▸ **What to do**
Repeat the listing beneath this line exactly, keeping every character.

▸ **Data**
☆ ☆ ☆ ☆

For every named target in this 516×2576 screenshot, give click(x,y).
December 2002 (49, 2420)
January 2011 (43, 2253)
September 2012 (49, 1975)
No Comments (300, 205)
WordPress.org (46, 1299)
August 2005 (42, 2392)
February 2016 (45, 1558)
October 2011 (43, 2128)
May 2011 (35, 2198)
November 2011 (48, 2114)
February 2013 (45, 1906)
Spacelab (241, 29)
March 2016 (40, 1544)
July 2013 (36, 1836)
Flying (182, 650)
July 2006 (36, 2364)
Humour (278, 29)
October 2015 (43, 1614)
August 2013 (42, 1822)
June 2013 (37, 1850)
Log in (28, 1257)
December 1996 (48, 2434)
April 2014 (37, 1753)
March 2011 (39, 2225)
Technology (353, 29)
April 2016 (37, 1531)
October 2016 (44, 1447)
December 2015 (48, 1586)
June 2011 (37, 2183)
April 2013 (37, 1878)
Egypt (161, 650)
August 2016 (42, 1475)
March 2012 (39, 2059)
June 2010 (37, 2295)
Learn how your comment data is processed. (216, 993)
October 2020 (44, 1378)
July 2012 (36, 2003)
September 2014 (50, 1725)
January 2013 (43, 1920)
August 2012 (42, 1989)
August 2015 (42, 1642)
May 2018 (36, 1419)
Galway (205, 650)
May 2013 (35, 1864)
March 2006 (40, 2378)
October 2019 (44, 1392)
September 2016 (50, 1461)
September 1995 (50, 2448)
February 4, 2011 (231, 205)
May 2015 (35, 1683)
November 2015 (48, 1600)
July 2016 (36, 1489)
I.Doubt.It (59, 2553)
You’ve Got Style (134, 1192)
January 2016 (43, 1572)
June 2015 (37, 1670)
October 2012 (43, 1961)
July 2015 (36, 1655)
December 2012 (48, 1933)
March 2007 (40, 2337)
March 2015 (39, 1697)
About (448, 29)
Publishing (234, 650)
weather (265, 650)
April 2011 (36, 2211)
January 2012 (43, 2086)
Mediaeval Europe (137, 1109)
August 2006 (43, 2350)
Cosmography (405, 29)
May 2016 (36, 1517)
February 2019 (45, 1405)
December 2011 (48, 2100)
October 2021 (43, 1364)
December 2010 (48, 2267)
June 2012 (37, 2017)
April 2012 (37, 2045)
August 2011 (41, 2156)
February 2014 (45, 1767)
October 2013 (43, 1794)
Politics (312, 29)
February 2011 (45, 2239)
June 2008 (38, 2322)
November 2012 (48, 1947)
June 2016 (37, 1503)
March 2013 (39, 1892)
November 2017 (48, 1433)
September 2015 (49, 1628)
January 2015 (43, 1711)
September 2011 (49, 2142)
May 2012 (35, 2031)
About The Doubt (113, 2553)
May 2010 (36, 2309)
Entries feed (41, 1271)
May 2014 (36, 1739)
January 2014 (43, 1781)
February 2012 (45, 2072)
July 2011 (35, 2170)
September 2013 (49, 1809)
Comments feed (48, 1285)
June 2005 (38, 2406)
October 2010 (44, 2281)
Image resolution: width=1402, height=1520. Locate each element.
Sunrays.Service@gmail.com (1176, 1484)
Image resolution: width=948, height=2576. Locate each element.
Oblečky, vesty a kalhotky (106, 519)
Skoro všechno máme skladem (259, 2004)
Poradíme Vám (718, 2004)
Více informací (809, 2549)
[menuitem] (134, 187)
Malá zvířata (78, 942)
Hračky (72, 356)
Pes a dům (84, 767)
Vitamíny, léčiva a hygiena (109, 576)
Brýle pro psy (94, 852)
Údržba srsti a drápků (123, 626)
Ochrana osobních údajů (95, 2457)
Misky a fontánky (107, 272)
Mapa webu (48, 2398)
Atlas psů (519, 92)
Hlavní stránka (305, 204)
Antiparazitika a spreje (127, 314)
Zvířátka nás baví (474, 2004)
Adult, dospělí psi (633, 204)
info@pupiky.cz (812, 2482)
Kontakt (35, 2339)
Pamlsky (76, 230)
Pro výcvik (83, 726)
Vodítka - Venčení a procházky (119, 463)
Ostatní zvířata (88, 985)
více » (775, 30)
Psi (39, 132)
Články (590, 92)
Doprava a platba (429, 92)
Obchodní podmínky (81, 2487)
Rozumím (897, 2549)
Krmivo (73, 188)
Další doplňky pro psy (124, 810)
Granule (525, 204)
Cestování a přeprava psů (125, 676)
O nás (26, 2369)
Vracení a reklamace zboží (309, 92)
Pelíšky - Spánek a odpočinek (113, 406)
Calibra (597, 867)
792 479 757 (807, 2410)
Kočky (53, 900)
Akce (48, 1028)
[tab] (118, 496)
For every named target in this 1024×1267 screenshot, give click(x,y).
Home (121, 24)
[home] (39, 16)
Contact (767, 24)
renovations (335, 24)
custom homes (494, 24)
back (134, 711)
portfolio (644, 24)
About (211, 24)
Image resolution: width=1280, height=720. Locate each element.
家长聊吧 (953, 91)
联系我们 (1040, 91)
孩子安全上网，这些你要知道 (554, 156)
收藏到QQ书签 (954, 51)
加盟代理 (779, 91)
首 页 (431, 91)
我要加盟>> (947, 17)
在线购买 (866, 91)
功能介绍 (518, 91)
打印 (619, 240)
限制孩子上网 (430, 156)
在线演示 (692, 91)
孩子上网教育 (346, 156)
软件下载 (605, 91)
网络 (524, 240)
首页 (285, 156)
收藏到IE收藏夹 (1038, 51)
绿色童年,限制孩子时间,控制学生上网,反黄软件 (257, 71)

☆ ☆ ☆ ☆

▸ **Solution to the problem**
For every named target in this 516×2576 screenshot, give click(x,y).
December 2002 (49, 2420)
January 2011 (43, 2253)
September 2012 (49, 1975)
No Comments (300, 205)
WordPress.org (46, 1299)
August 2005 (42, 2392)
February 2016 (45, 1558)
October 2011 (43, 2128)
May 2011 (35, 2198)
November 2011 (48, 2114)
February 2013 (45, 1906)
Spacelab (241, 29)
March 2016 (40, 1544)
July 2013 (36, 1836)
Flying (182, 650)
July 2006 (36, 2364)
Humour (278, 29)
October 2015 (43, 1614)
August 2013 (42, 1822)
June 2013 (37, 1850)
Log in (28, 1257)
December 1996 (48, 2434)
April 2014 (37, 1753)
March 2011 (39, 2225)
Technology (353, 29)
April 2016 (37, 1531)
October 2016 (44, 1447)
December 2015 (48, 1586)
June 2011 (37, 2183)
April 2013 (37, 1878)
Egypt (161, 650)
August 2016 (42, 1475)
March 2012 (39, 2059)
June 2010 (37, 2295)
Learn how your comment data is processed. (216, 993)
October 2020 (44, 1378)
July 2012 (36, 2003)
September 2014 (50, 1725)
January 2013 (43, 1920)
August 2012 (42, 1989)
August 2015 (42, 1642)
May 2018 (36, 1419)
Galway (205, 650)
May 2013 (35, 1864)
March 2006 (40, 2378)
October 2019 (44, 1392)
September 2016 (50, 1461)
September 1995 (50, 2448)
February 4, 2011 (231, 205)
May 2015 (35, 1683)
November 2015 (48, 1600)
July 2016 (36, 1489)
I.Doubt.It (59, 2553)
You’ve Got Style (134, 1192)
January 2016 (43, 1572)
June 2015 (37, 1670)
October 2012 (43, 1961)
July 2015 (36, 1655)
December 2012 (48, 1933)
March 2007 (40, 2337)
March 2015 (39, 1697)
About (448, 29)
Publishing (234, 650)
weather (265, 650)
April 2011 (36, 2211)
January 2012 (43, 2086)
Mediaeval Europe (137, 1109)
August 2006 (43, 2350)
Cosmography (405, 29)
May 2016 (36, 1517)
February 2019 (45, 1405)
December 2011 (48, 2100)
October 2021 (43, 1364)
December 2010 (48, 2267)
June 2012 (37, 2017)
April 2012 (37, 2045)
August 2011 (41, 2156)
February 2014 (45, 1767)
October 2013 (43, 1794)
Politics (312, 29)
February 2011 (45, 2239)
June 2008 (38, 2322)
November 2012 (48, 1947)
June 2016 (37, 1503)
March 2013 (39, 1892)
November 2017 (48, 1433)
September 2015 (49, 1628)
January 2015 (43, 1711)
September 2011 (49, 2142)
May 2012 (35, 2031)
About The Doubt (113, 2553)
May 2010 (36, 2309)
Entries feed (41, 1271)
May 2014 (36, 1739)
January 2014 (43, 1781)
February 2012 (45, 2072)
July 2011 (35, 2170)
September 2013 (49, 1809)
Comments feed (48, 1285)
June 2005 (38, 2406)
October 2010 (44, 2281)
Image resolution: width=1402, height=1520. Locate each element.
Sunrays.Service@gmail.com (1176, 1484)
Image resolution: width=948, height=2576. Locate each element.
Oblečky, vesty a kalhotky (106, 519)
Skoro všechno máme skladem (259, 2004)
Poradíme Vám (718, 2004)
Více informací (809, 2549)
[menuitem] (134, 187)
Malá zvířata (78, 942)
Hračky (72, 356)
Pes a dům (84, 767)
Vitamíny, léčiva a hygiena (109, 576)
Brýle pro psy (94, 852)
Údržba srsti a drápků (123, 626)
Ochrana osobních údajů (95, 2457)
Misky a fontánky (107, 272)
Mapa webu (48, 2398)
Atlas psů (519, 92)
Hlavní stránka (305, 204)
Antiparazitika a spreje (127, 314)
Zvířátka nás baví (474, 2004)
Adult, dospělí psi (633, 204)
info@pupiky.cz (812, 2482)
Kontakt (35, 2339)
Pamlsky (76, 230)
Pro výcvik (83, 726)
Vodítka - Venčení a procházky (119, 463)
Ostatní zvířata (88, 985)
více » (775, 30)
Psi (39, 132)
Články (590, 92)
Doprava a platba (429, 92)
Obchodní podmínky (81, 2487)
Rozumím (897, 2549)
Krmivo (73, 188)
Další doplňky pro psy (124, 810)
Granule (525, 204)
Cestování a přeprava psů (125, 676)
O nás (26, 2369)
Vracení a reklamace zboží (309, 92)
Pelíšky - Spánek a odpočinek (113, 406)
Calibra (597, 867)
792 479 757 (807, 2410)
Kočky (53, 900)
Akce (48, 1028)
[tab] (118, 496)
For every named target in this 1024×1267 screenshot, give click(x,y).
Home (121, 24)
[home] (39, 16)
Contact (767, 24)
renovations (335, 24)
custom homes (494, 24)
back (134, 711)
portfolio (644, 24)
About (211, 24)
Image resolution: width=1280, height=720. Locate each element.
家长聊吧 (953, 91)
联系我们 (1040, 91)
孩子安全上网，这些你要知道 (554, 156)
收藏到QQ书签 (954, 51)
加盟代理 (779, 91)
首 页 (431, 91)
我要加盟>> (947, 17)
在线购买 (866, 91)
功能介绍 (518, 91)
打印 (619, 240)
限制孩子上网 (430, 156)
在线演示 (692, 91)
孩子上网教育 (346, 156)
软件下载 (605, 91)
网络 (524, 240)
首页 (285, 156)
收藏到IE收藏夹 (1038, 51)
绿色童年,限制孩子时间,控制学生上网,反黄软件 (257, 71)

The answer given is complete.